__WORK INSTRUCTIONS__: Leave out the pictures, and reproduce exactly the lines from the line containing "Mask liver. Wrap" through the final line of the entries.

__EXERCISE INPUTS__:
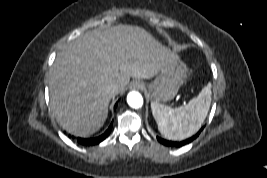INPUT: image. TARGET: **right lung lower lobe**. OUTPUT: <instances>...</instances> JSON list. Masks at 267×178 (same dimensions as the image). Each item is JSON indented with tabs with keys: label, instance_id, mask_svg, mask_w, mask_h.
I'll list each match as a JSON object with an SVG mask.
<instances>
[{
	"label": "right lung lower lobe",
	"instance_id": "98d812e1",
	"mask_svg": "<svg viewBox=\"0 0 267 178\" xmlns=\"http://www.w3.org/2000/svg\"><path fill=\"white\" fill-rule=\"evenodd\" d=\"M111 129H112V124L109 126V128L106 130V132L104 134H102L101 136H99V137L89 138V139L78 138L77 141L82 145L98 144L101 141H103L110 134Z\"/></svg>",
	"mask_w": 267,
	"mask_h": 178
}]
</instances>
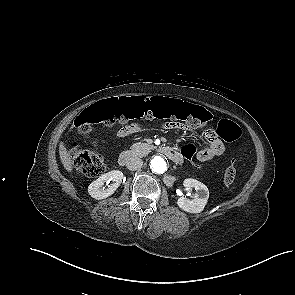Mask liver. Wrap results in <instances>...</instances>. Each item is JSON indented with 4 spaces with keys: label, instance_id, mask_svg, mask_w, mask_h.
I'll use <instances>...</instances> for the list:
<instances>
[{
    "label": "liver",
    "instance_id": "obj_1",
    "mask_svg": "<svg viewBox=\"0 0 295 295\" xmlns=\"http://www.w3.org/2000/svg\"><path fill=\"white\" fill-rule=\"evenodd\" d=\"M59 155H60L61 162H62L64 168L66 169V171L72 172L73 161L71 160V156H70V154H69L68 150L66 149L63 142H61L59 145Z\"/></svg>",
    "mask_w": 295,
    "mask_h": 295
}]
</instances>
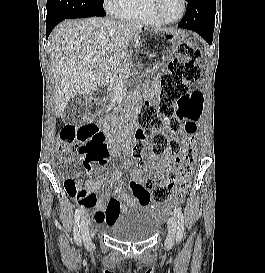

__EXERCISE RESPONSE__:
Mask liver. Wrap results in <instances>...</instances>. Each item is JSON indented with 4 spaces with keys: label, instance_id, mask_svg, mask_w, mask_h.
I'll use <instances>...</instances> for the list:
<instances>
[{
    "label": "liver",
    "instance_id": "obj_1",
    "mask_svg": "<svg viewBox=\"0 0 295 295\" xmlns=\"http://www.w3.org/2000/svg\"><path fill=\"white\" fill-rule=\"evenodd\" d=\"M59 155H60L61 162H62L64 168L66 169V171L72 172L73 161L71 160V156H70V154H69L68 150L66 149L63 142H61L59 145Z\"/></svg>",
    "mask_w": 295,
    "mask_h": 295
}]
</instances>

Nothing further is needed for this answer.